TERRY RILEY — In C (Members of the Center of the Creative and Performing Arts in the State University of New York at Buffalo feat. conductor & saxophone: Terry Riley) album cover Album · 1968 · Third Stream Buy this album from MMA partners
4/5 ·
siLLy puPPy
Although TERRY RILEY actually composed his famous IN C way back in 1964, it didn't find a release as a recording until four years later. RILEY is famous for his minimalist approach to Western classical music with a healthy helping of jazz and Indian classical music as influences. Apparently the 60s was a time when composers were obsessed with finding ways to break down the barriers and limitations of the status quo by throwing all the accepted norms out the window and freeing themselves of set chord changes, scales and anything else that was thought to be “normal” for composers to accept.

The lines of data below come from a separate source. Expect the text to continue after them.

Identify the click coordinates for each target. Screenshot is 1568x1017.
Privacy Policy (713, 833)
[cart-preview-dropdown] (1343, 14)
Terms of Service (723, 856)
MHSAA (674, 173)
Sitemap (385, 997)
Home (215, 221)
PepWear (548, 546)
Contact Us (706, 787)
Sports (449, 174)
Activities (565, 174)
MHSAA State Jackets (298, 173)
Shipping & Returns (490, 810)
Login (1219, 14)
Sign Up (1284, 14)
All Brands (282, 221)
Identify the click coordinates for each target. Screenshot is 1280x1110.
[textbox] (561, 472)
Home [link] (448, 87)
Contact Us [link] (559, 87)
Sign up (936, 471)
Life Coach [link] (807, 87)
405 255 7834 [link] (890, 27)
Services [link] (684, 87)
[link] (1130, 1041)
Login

IN C is interesting in that when played live it has no set duration. It can last a few minutes to several hours and every performance is improvised and therefore completely different. This one album is but a particular snapshot serving as a mere example of what you might hear if you happen to witness a live rendition. The whole thing is quite technical to explain and all the terminology including the term heterophonic which refers to different rhythmic displacements can easily be found on the internet.

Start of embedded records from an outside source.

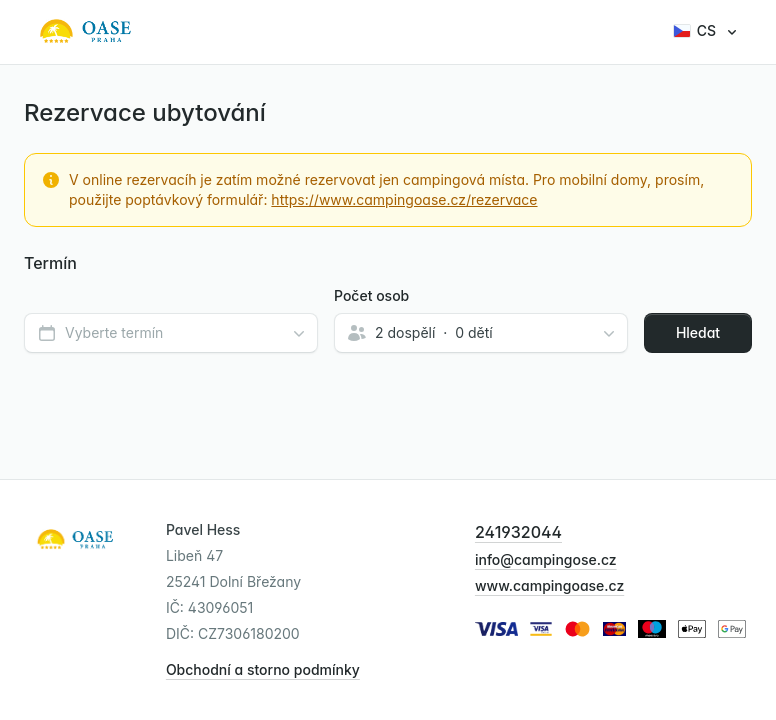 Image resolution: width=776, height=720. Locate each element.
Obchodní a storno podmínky (263, 669)
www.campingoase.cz (549, 585)
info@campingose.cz (546, 559)
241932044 (518, 532)
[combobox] (171, 333)
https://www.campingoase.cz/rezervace (404, 199) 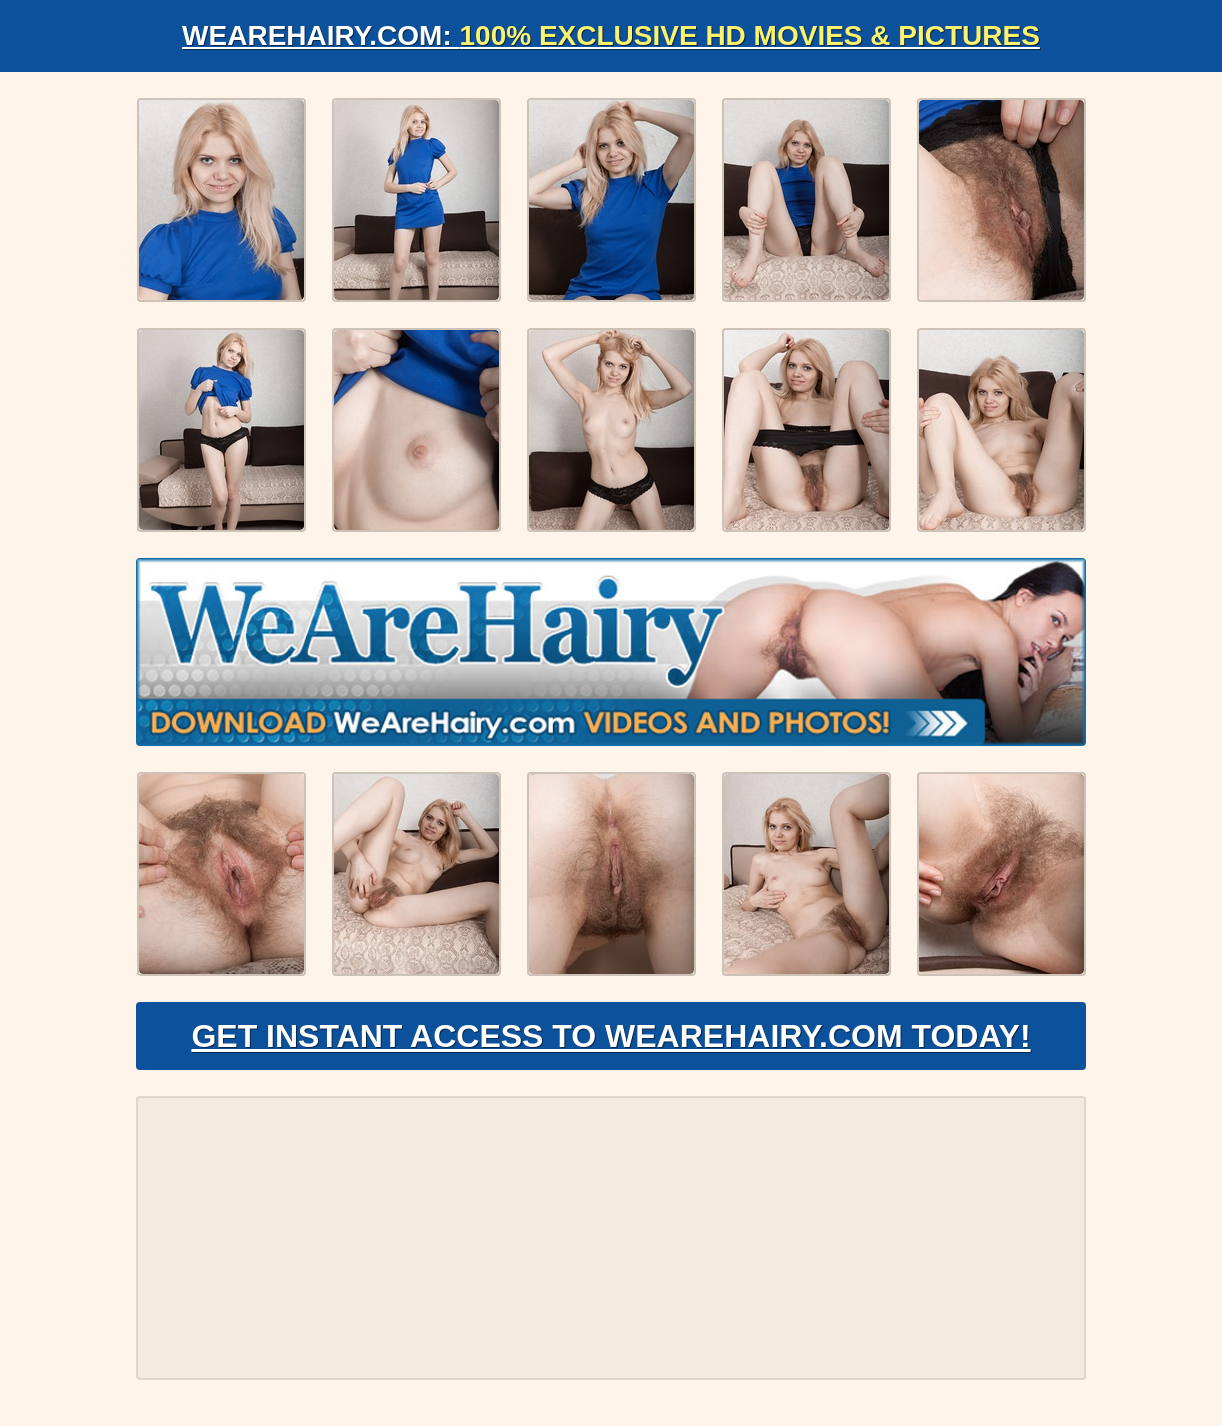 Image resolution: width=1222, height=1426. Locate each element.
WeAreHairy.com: (611, 35)
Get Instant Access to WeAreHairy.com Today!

Basically the whole thing begins on a C major chord with different patterns that recur by adding and subtracting different instruments. I would say it's kinda like you were walking down a very long hallway with rooms on each side and in each room there is a different instrument playing a subtly different part off of the C major chord. As you continue to walk you would hear the instruments you've already passed fade away while the ones you approach getting more prominent. Of course while all this is occurring some instruments begin and stop randomly.

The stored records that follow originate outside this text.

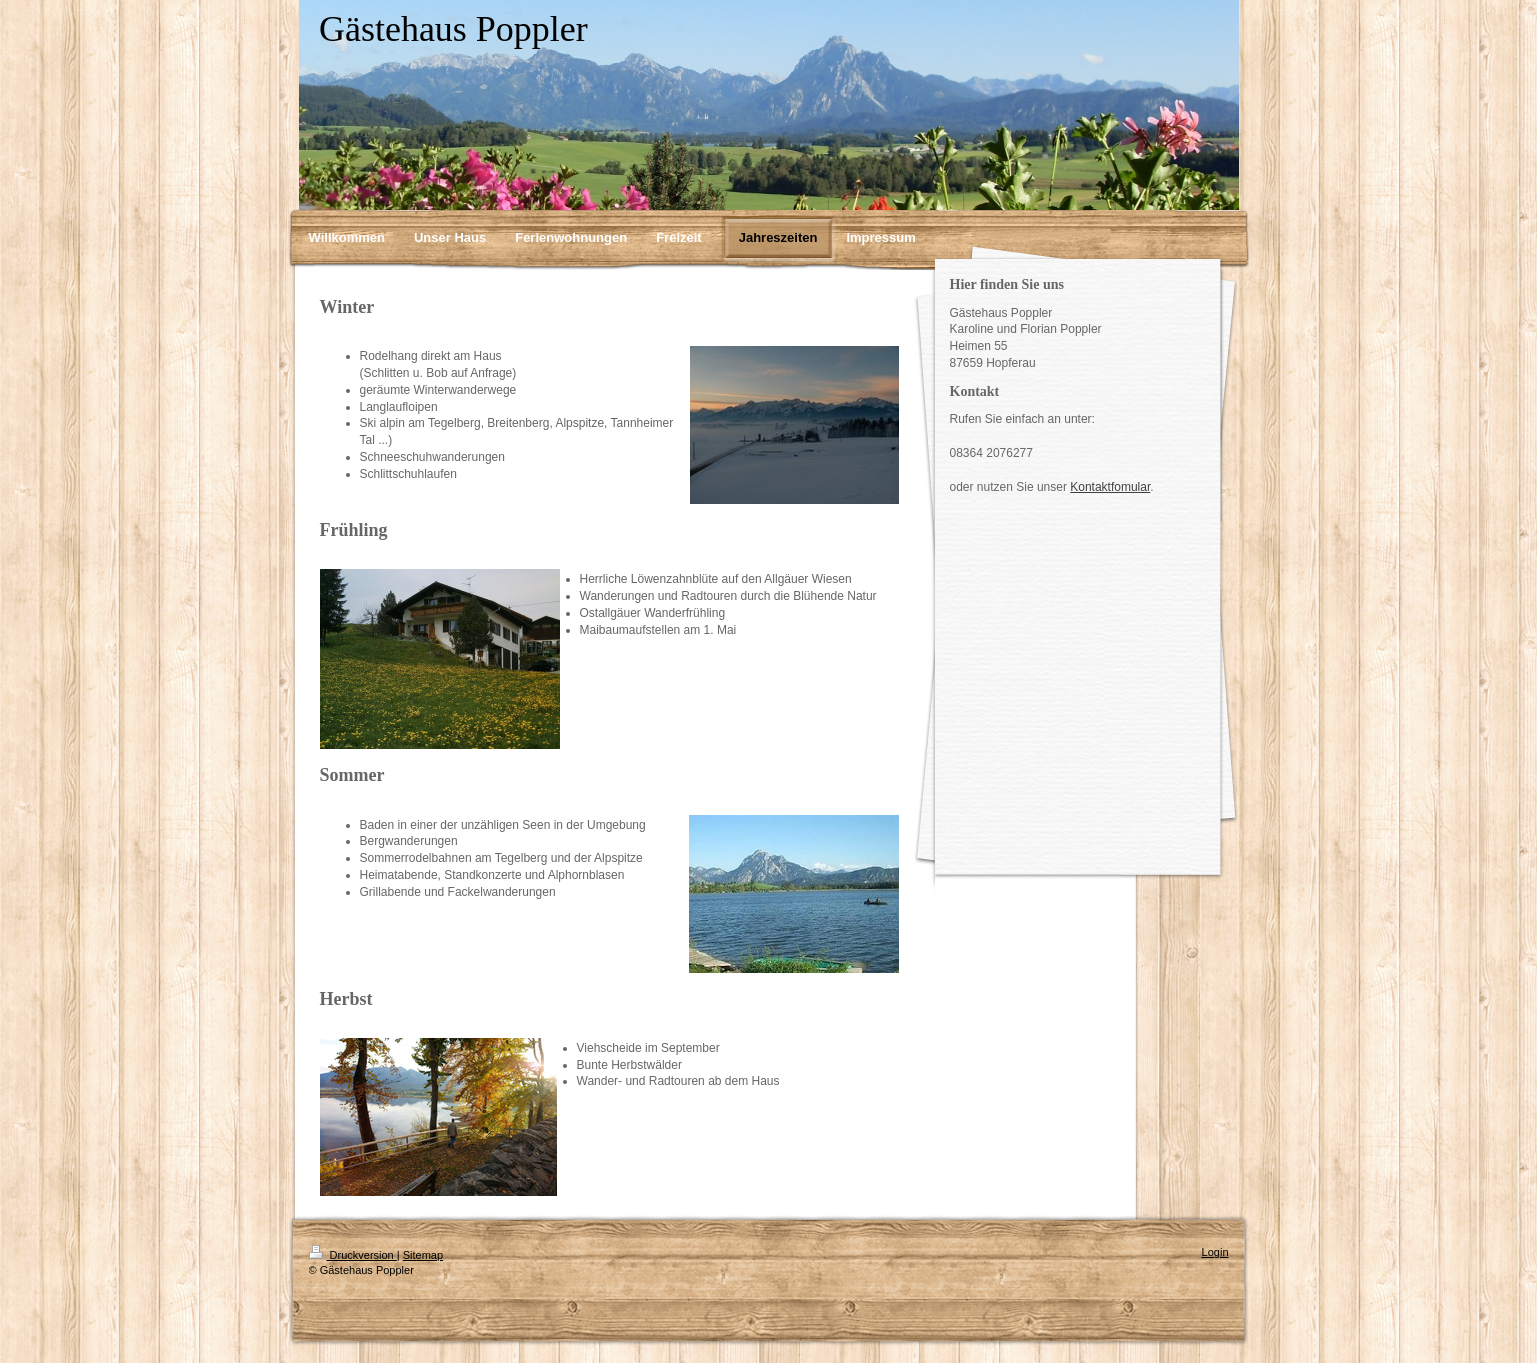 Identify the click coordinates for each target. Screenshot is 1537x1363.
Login (1215, 1252)
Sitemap (423, 1255)
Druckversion (353, 1255)
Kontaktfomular (1110, 487) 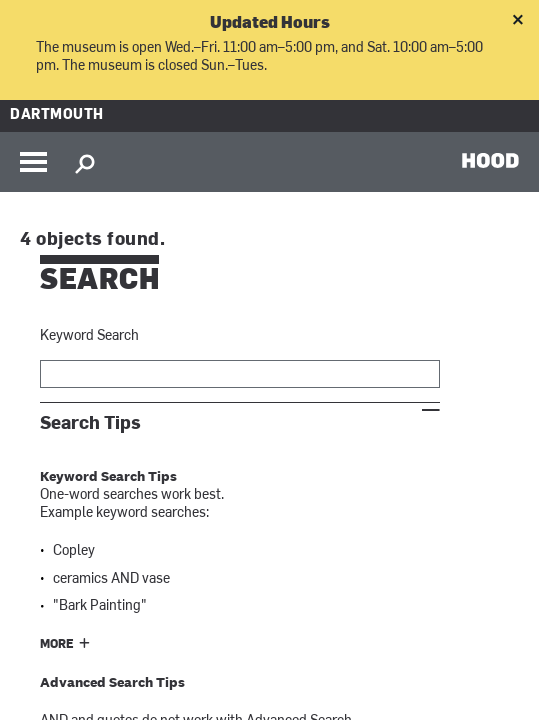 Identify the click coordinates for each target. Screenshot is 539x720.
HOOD (490, 160)
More (57, 645)
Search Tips (90, 423) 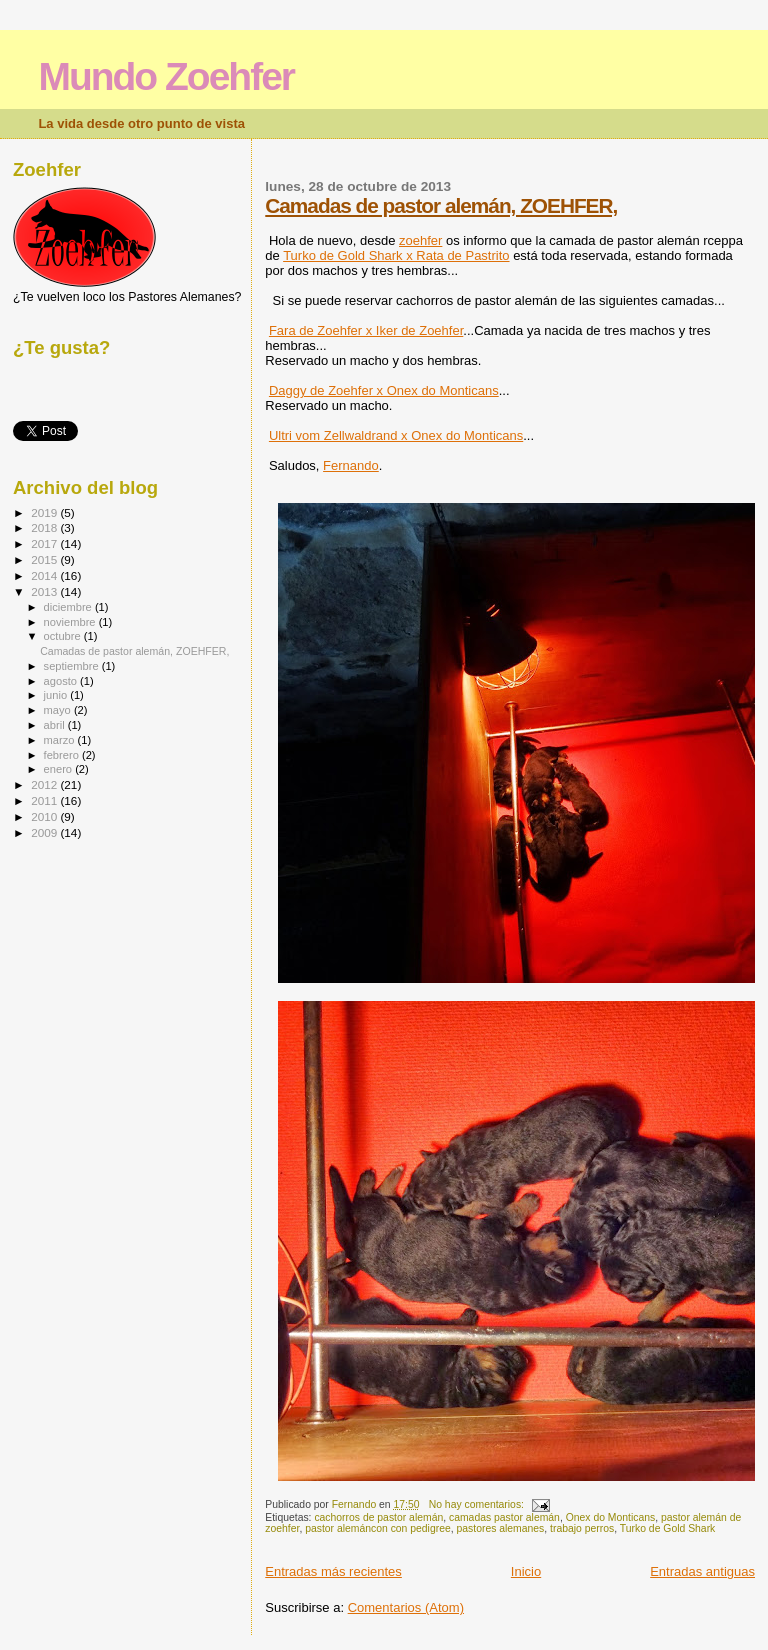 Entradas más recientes (333, 1571)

It is all strange and unpredictable as to which rhythms and timbres will occur yet totally predictable as to which notes will continue during the 45 minutes of length, at least on my CD. Of course RILEY would go on to redefine music in other ways but on this album he shows that you can be academic in your approach and still make something pleasurable to listen to. Of course, this is one of those occasional listens since it is so strange as to be almost alien. I can hear how artists like Philip Glass and others were influenced by some of RILEY's approach. It seems the Acid Mother's Temple has done a version of this as well as many others.